The pharma industry has been slower to embrace digital technologies than other less-regulated sectors but the COVID-19 pandemic has greatly changed this long-standing mindset. In 2020 and 2021, we saw pharma forced to become more flexible and open-minded than ever before. In this article, R.J. Lewis, Founder & CEO of eHealthcare Solutions and Tap Native, offers his top ten predictions for what’s ahead for pharma in 2022.

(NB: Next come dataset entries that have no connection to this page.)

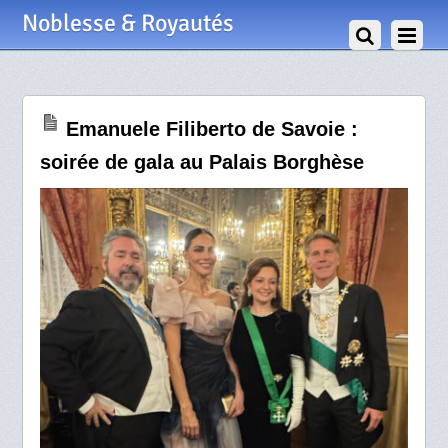
16 Novembre 2025
Noblesse & Royautés
Emanuele Filiberto de Savoie :
soirée de gala au Palais Borghèse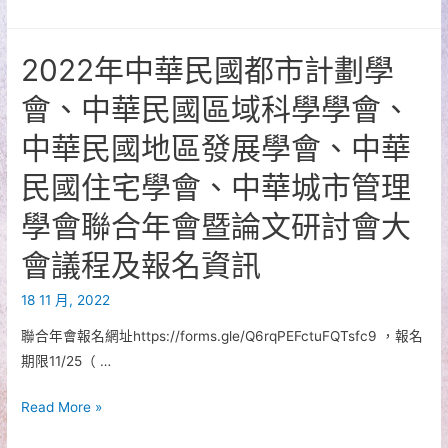
合
年
2022年中華民國都市計劃學
會
議
會、中華民國區域科學學會、
程
中華民國地區發展學會、中華
及
交
民國住宅學會、中華城市管理
通
學會聯合年會暨論文研討會大
方
式
會議程及報名資訊
18 11 月, 2022
聯合年會報名網址https://forms.gle/Q6rqPEFctuFQTsfc9 ，報名
期限11/25（ …
2022
Read More »
年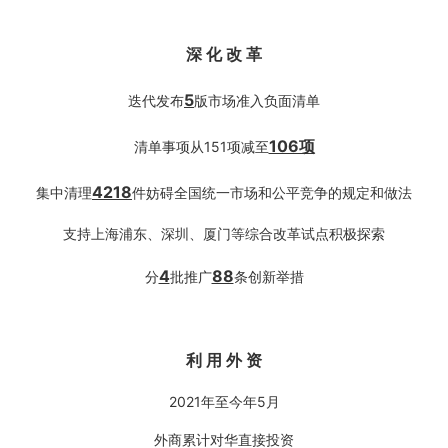
深 化 改 革
5
迭代发布
版市场准入负面清单
106项
清单事项从151项减至
4218
集中清理
件妨碍全国统一市场和公平竞争的规定和做法
支持上海浦东、深圳、厦门等综合改革试点积极探索
4
88
分
批推广
条创新举措
利
用
外
资
2021年至今年5月
外商累计对华直接投资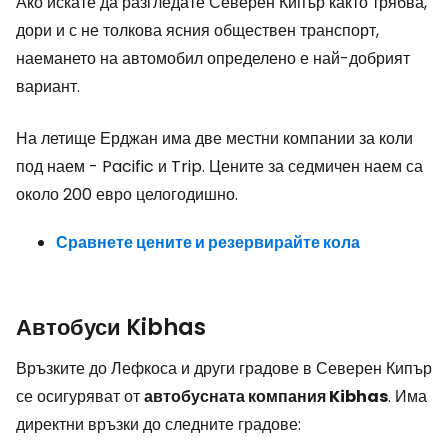
Ако искате да разгледате Северен Кипър както трябва,
дори и с не толкова ясния обществен транспорт,
наемането на автомобил определено е най-добрият
вариант.
На летище Ерджан има две местни компании за коли
под наем - Pacific и Trip. Цените за седмичен наем са
около 200 евро целогодишно.
Сравнете цените и резервирайте кола
Автобуси Kibhas
Връзките до Лефкоса и други градове в Северен Кипър
се осигуряват от
автобусната компания Kibhas
. Има
директни връзки до следните градове: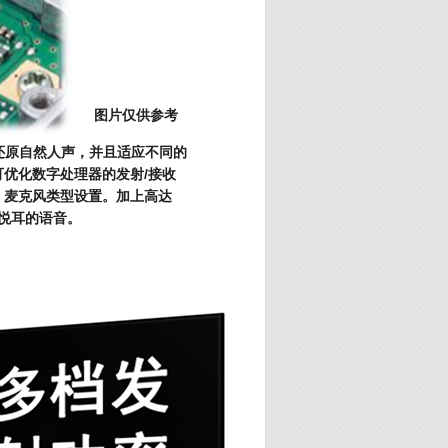
图片仅供参考
的还原自然人声，并且适应不同的
优化数字处理器的发射/接收
、麦克风类型设置。加上高达
悦耳的语音。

  1. COVID is Likely Here to Stay

Let’s start with the elephant in the room.  COVID-19, which hit full force in ‘20, ran into ‘21, will continue in ‘22 and does not appear to be going away. This is likely something we will be living with until we crack the code on how to vaccinate the unvaccinated, and even then we’re all likely to be getting boosters for a long-time. With every shot in the arm, we continue to dimmish the impact of COVID, but this pandemic will leave us with long-term societal effects.

2. Pandemic Long-Haul

One of the lasting effects from the COVID quarantine is the permanent workplace changes we are experiencing. While large corporations with mega campuses will start to “return to campus” in 2022, if they haven’t already, few are drawing hard lines around a full-time return. Driven by the “great resignation,” the extreme turnover in jobs we’ve seen over the past 18 months, as well as the competitive marketplace for talent where many companies are offering fully remote positions, we are entering into a multi-year trend of “hybrid workforces.”  Until the supply and demand dynamic of employees and employers dramatically changes, which it may with a major recession, or the continued evolution of robotics and AI, we will likely see hybrid workplaces for years to come. One lasting effect we see for pharma is the their “Digital Transformation” which was accelerated due to COVID, is here to stay and is not likely to unwind any time soon – in fact continues to accelerate. Staffing changes, such as pharma hiring out of their ad agency partners, seem to also indicate that there will be some continued trend toward insourcing some digital media functions.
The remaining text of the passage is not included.